Omitting the pictures, restate all of the entries below exactly.

╭─ EXERCISE MATERIALS

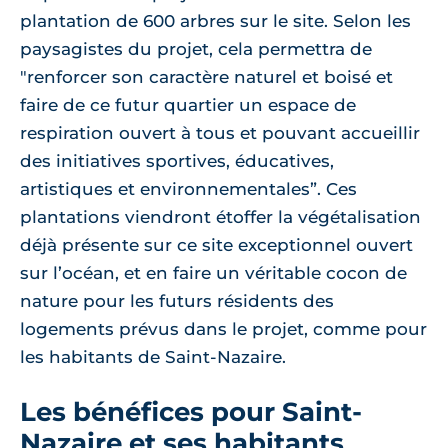
plantation de 600 arbres sur le site. Selon les
paysagistes du projet, cela permettra de
"renforcer son caractère naturel et boisé et
faire de ce futur quartier un espace de
respiration ouvert à tous et pouvant accueillir
des initiatives sportives, éducatives,
artistiques et environnementales”. Ces
plantations viendront étoffer la végétalisation
déjà présente sur ce site exceptionnel ouvert
sur l’océan, et en faire un véritable cocon de
nature pour les futurs résidents des
logements prévus dans le projet, comme pour
les habitants de Saint-Nazaire.
Les bénéfices pour Saint-
Nazaire et ses habitants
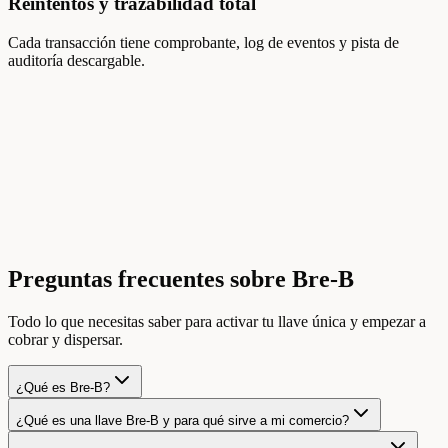
Reintentos y trazabilidad total
Cada transacción tiene comprobante, log de eventos y pista de
auditoría descargable.
Preguntas frecuentes sobre Bre-B
Todo lo que necesitas saber para activar tu llave única y empezar a
cobrar y dispersar.
¿Qué es Bre-B?
¿Qué es una llave Bre-B y para qué sirve a mi comercio?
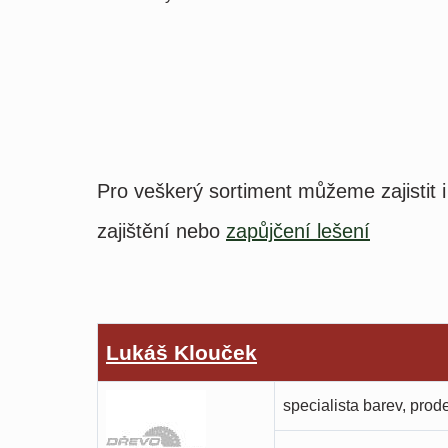
Pro veškerý sortiment můžeme zajistit i
zajištění nebo
zapůjčení lešení
Lukáš Klouček
specialista barev, prod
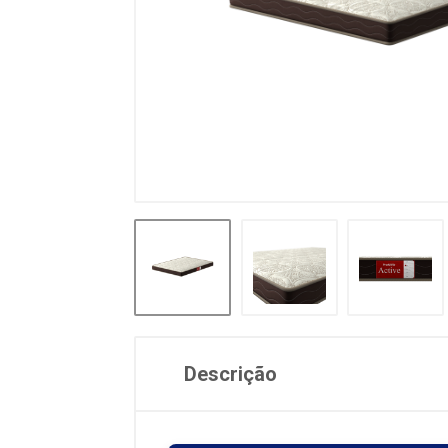
Descrição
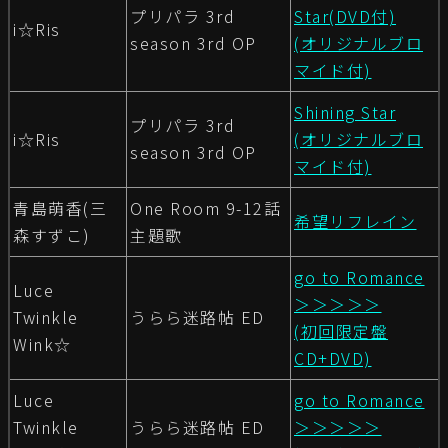
プリパラ 3rd
Star(DVD付)
i☆Ris
season 3rd OP
(オリジナルブロ
マイド付)
Shining Star
プリパラ 3rd
i☆Ris
(オリジナルブロ
season 3rd OP
マイド付)
青島萌香(三
One Room 9-12話
希望リフレイン
森すずこ)
主題歌
go to Romance
Luce
＞＞＞＞＞
Twinkle
うらら迷路帖 ED
(初回限定盤
Wink☆
CD+DVD)
Luce
go to Romance
Twinkle
うらら迷路帖 ED
＞＞＞＞＞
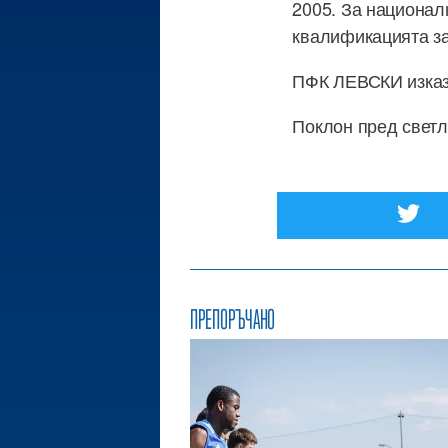
2005. За национал
квалификацията за
ПФК ЛЕВСКИ изказв
Поклон пред светл
ПРЕПОРЪЧАНО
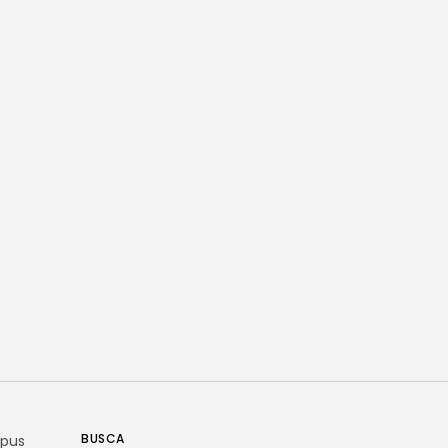
BUSCA
rpus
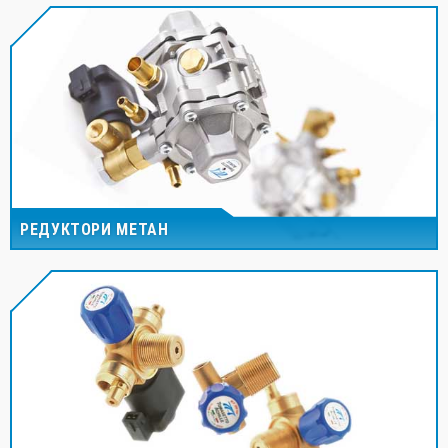
РЕДУКТОРИ МЕТАН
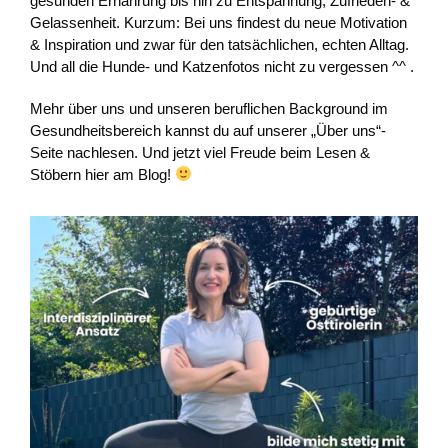
gesunden Ernährung bis hin zu Entspannung, Zufrieden- &
Gelassenheit. Kurzum: Bei uns findest du neue Motivation
& Inspiration und zwar für den tatsächlichen, echten Alltag.
Und all die Hunde- und Katzenfotos nicht zu vergessen ^^ .
Mehr über uns und unseren beruflichen Background im
Gesundheitsbereich kannst du auf unserer „Über uns“-
Seite nachlesen. Und jetzt viel Freude beim Lesen &
Stöbern hier am Blog!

╰─

# [TASK OUTPUT]
plantation de 600 arbres sur le site. Selon les
paysagistes du projet, cela permettra de
"renforcer son caractère naturel et boisé et
faire de ce futur quartier un espace de
respiration ouvert à tous et pouvant accueillir
des initiatives sportives, éducatives,
artistiques et environnementales”. Ces
plantations viendront étoffer la végétalisation
déjà présente sur ce site exceptionnel ouvert
sur l’océan, et en faire un véritable cocon de
nature pour les futurs résidents des
logements prévus dans le projet, comme pour
les habitants de Saint-Nazaire.
Les bénéfices pour Saint-
Nazaire et ses habitants
Reintentos y trazabilidad total
Cada transacción tiene comprobante, log de eventos y pista de
auditoría descargable.
Preguntas frecuentes sobre Bre-B
Todo lo que necesitas saber para activar tu llave única y empezar a
cobrar y dispersar.
¿Qué es Bre-B?
¿Qué es una llave Bre-B y para qué sirve a mi comercio?
Pro veškerý sortiment můžeme zajistit i
zajištění nebo
zapůjčení lešení
Lukáš Klouček
specialista barev, prod
Descrição
プリパラ 3rd
Star(DVD付)
i☆Ris
season 3rd OP
(オリジナルブロ
マイド付)
Shining Star
プリパラ 3rd
i☆Ris
(オリジナルブロ
season 3rd OP
マイド付)
青島萌香(三
One Room 9-12話
希望リフレイン
森すずこ)
主題歌
go to Romance
Luce
＞＞＞＞＞
Twinkle
うらら迷路帖 ED
(初回限定盤
Wink☆
CD+DVD)
Luce
go to Romance
Twinkle
うらら迷路帖 ED
＞＞＞＞＞
2005. За национал
квалификацията за
ПФК ЛЕВСКИ изказв
Поклон пред светл
ПРЕПОРЪЧАНО
BUSCA
rpus
РЕДУКТОРИ МЕТАН
gesunden Ernährung bis hin zu Entspannung, Zufrieden- &
Gelassenheit. Kurzum: Bei uns findest du neue Motivation
& Inspiration und zwar für den tatsächlichen, echten Alltag.
Und all die Hunde- und Katzenfotos nicht zu vergessen ^^ .
Mehr über uns und unseren beruflichen Background im
Gesundheitsbereich kannst du auf unserer „Über uns“-
Seite nachlesen. Und jetzt viel Freude beim Lesen &
Stöbern hier am Blog!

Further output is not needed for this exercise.